The second v is velocity. This refers to the rapid influx of the data being collected, processed and stored by all of our systems. The third V is variety. This refers to the structured and unstructured nature of the data being collected, processed, and stored by our different systems. This can include text, audio, images, videos, or even encrypted data sources. Now, as big data moves through three main phases in its life cycle, it goes from generation to storage to processing. First, we have data generation, and this occurs from multiple sources and in multiple formats. Data generation can occur actively or passively. In active generation, the data owner will give the data to a third party.
But in passive generation, that data is simply generated due to the data owner performing normal online actions such as browsing a website or the website is collecting time spent on a given page or the buttons clicked, or other actions like that. To aid in the protection of privacy. During this phase, access restrictions and falsifying data techniques like anonymization can be used. Now, access restrictions can also be used by the data owner if they believe the data could uncover sensitive information that should not be shared. In this case, they’re going to refuse to provide that data to somebody else. For example, if you go to a website and ask if you want to allow only functional cookies or feature cookies or all cookies, you’re allowing or rejecting the level of cookies by setting those access restrictions.
If the data is being passively generated, though, the data owner is going to have to take additional actions to ensure their privacy. Things like using anti tracking extensions, script blockers, encryption tools, and anonymized. Browsing. Now, falsifying data involves distorting the data prior to it being received by that third party. For example, if you’re browsing the Internet and you’re using a Tour client, you’re going to be effectively distorting your real identity as the packets are routed and rerouted along different access points across the Tor network. Now, the second phase of big data lifecycle is going to occur when the data is stored. Storing big data used to be a big challenge before the migration to the cloud and the advancements in data storage technologies that have come up because of that.
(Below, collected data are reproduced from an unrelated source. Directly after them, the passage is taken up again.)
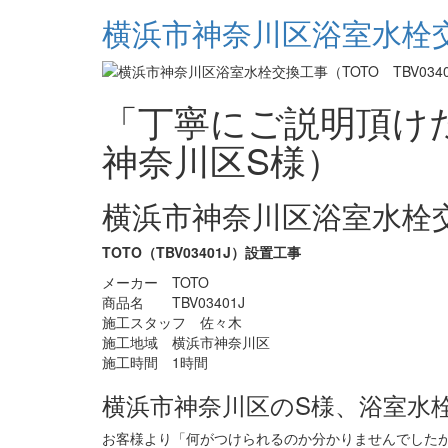
横浜市神奈川区浴室水栓交換
「丁寧にご説明頂け
神奈川区S様）
横浜市神奈川区浴室水栓
TOTO（TBV03401J）設置工事
メーカー TOTO
商品名 TBV03401J
施工スタッフ 佐々木
施工地域 横浜市神奈川区
施工時間 1時間
横浜市神奈川区のS様、浴室水
お客様より「何がつけられるのか分かりませんでした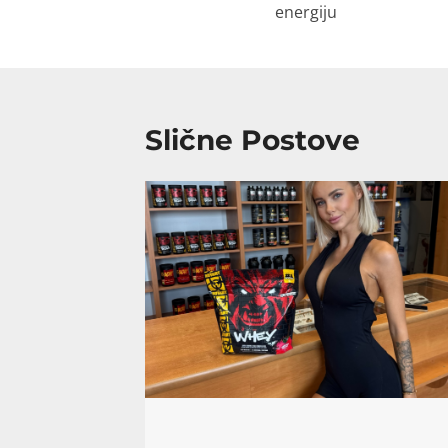
energiju
Slične Postove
Now, these days, our bigger concern that enterprises need to consider is how to best protect their big data stores, since a compromise of one of those stores could be truly disruptive because of the amount of personal information contained in most of these big data storage units. Often, big data is going to be segregated into different categories for storage, and this allows for a more distributed environment on several data sets, which does add to the complexity of implementing privacy protections for this data, but it does separate the data out into pieces. Now, to best protect the data, data owners need to implement file level data security schemes, database level security schemes, media level security schemes, and application level encryption schemes.
If you’re using the cloud to store your big data, you should also consider using attribute based encryption, homomorphic encryption, storage, path encryption, or rely on a hybrid cloud model for additional privacy. The third phase of the big data lifecycle occurs when data is being processed. Now, processing big data is usually done in one of four different system categories batch, stream, graph, and machine learning. Privacy protection is conducted using big data processing by dividing the protection into two phases. The first phase is to safeguard the information from an inadvertent or unsolicited disclosure, since the big data being processed could contain sensitive or private information about the data owner.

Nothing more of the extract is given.